Noticing my stare, he introduced me to Larry, his partner. Now, I know you’re not going to believe this, but I’d never met a gay couple before. I mean, yes, I had seen them, but I’d never actually met one. I was enthralled. Not to mention, I couldn’t believe Kiki had been able to snag a husband. Yes, I had a lot to learn, but all in good time, friend. All in good time.
Kiki went over and sat next to Larry, leaving me a comfortable looking easy chair to rest my butt upon. So I sat down across from the both of them and scanned the rest of the place. It was very nice, actually. Maybe I had the hairdresser thing all wrong. Okay, well, not really, because, as it turned out, it was all Larry’s. That is to say, Doctor Lawrence Goldstein. Kiki, by the way, wasn’t even Kiki, but Myron Schwartz, who sat beaming next to his partner of (you’re not going to believe this one) seven years. Myron’s mom, apparently, was the proudest Jewish mother of a gay son in all of Manhattan. (No small feat, mind you, when you think about it, because, hint, there are a lot of gay Jewish men in New York City.)
They’d met at their synagogue. Larry was fresh out of Medical School and fresh out. And Myron was fresh out of beauty school, but not the least bit fresh out. Not by a long shot. Some people, from birth to death, are just obviously gay. And others, like myself and Larry, well, we just sort of grow into it. In other words, some of us have closet doors and some of us don’t. Heck, Kiki didn’t even have the hinges.
Officially, my new friend had come out years earlier when he was, as he put it, “deflowered by a neighbor at the ripe, old age of fourteen.” Needless to say, I was envious of him. See, my neighbor growing up was, like, the hottest man on the block and he wasn’t married or seen in the company of women, ever! I fantasized about that man endlessly, but to no avail. I guess he thought that doing it with the innocent, young neighbor boy wasn’t worth a prison sentence. As if I’d ever tell anyone about it for him to get caught, right? In any case, at least someone made out okay, and it certainly didn’t look like Kiki was any worse the wear. Well, except maybe for the blush he was wearing or the hair extensions. Still, looking back on it, if someone had offered me a two-story Victorian just outside The Castro, knowing what I know now, I’d have worn a dog collar and barked at the mailman to land such a cushy life. But hindsight is twenty/twenty, friend. Sucks, don’t it?
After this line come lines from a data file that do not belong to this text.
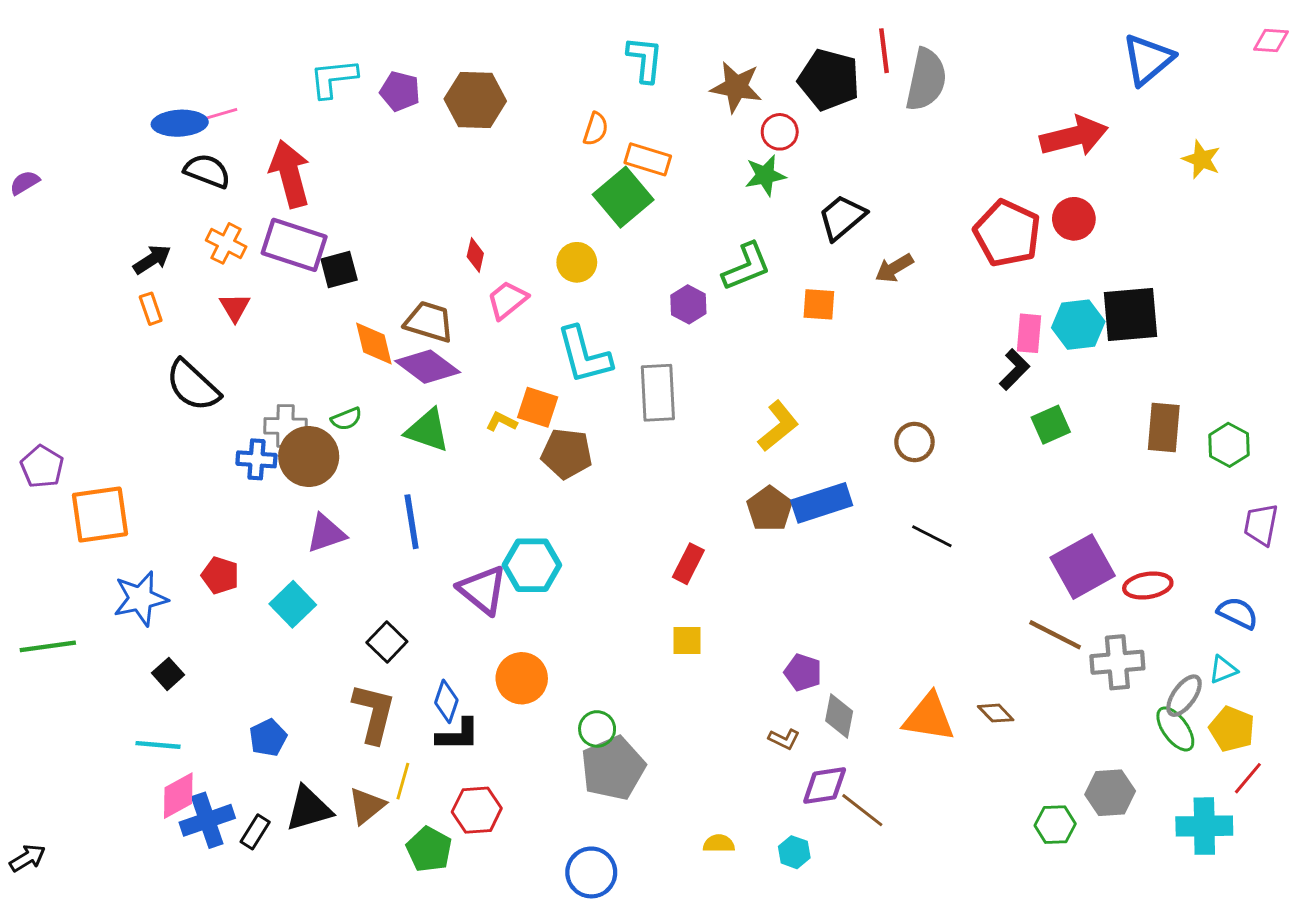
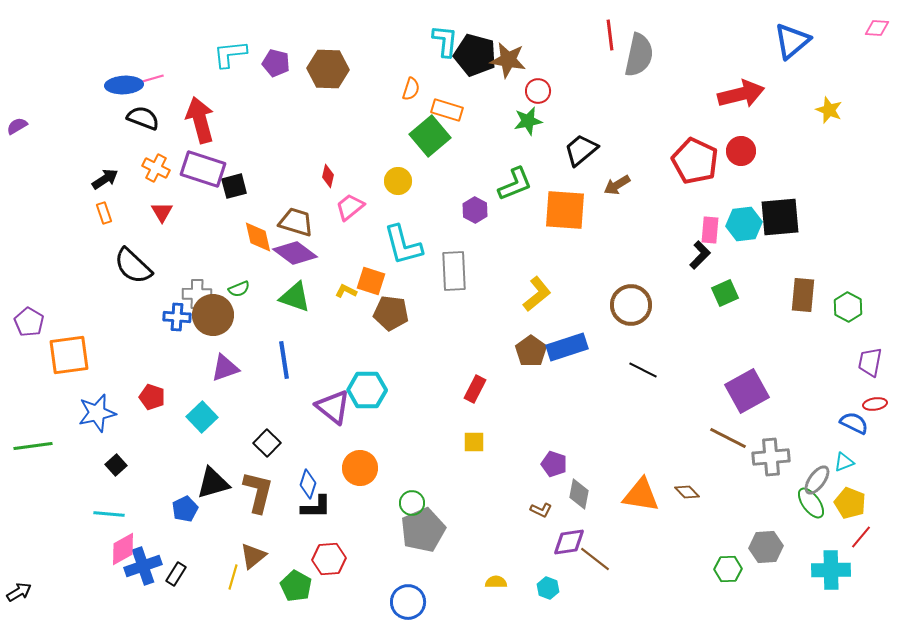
black pentagon: (829, 80) -> (475, 55), moved
orange square: (819, 304) -> (565, 210), size x1.8
brown circle: (914, 442) -> (631, 305), size x1.5
red ellipse: (1148, 585) -> (875, 404), moved, size x0.7
yellow line: (403, 781) -> (233, 577), moved
black triangle: (309, 809) -> (213, 483), moved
Another quick martini later, Kiki was ushering me out the front door. He kissed Larry goodbye, while I politely shook his rather plump hand. And then we were off. And I was, believe it or not, really and truly happy. Here I was, twenty-one and ready to be gay. I was going to a gay bar, with my gay friend, who had a gay lover, and lived just outside the gayest place in the known universe. Honestly, I felt like Mary Tyler Moore getting ready to through her hat up in the air. And I could turn the world on with something more than just a smile… probably… I hoped.
Of course, it was just a Monday night, when gay bars in San Francisco, apparently, were and still are not known to be very full. Then again, that was really for the best, because my joy quickly gave way to an acute case of stage fright. A gay bar quickly gave way to A GAY BAR! Before, I was just gay in my own head, something I knew I was, but had never actually acted upon. And now I was about to step foot inside a true gay bar, that was full (well, not empty, anyway) of gay men.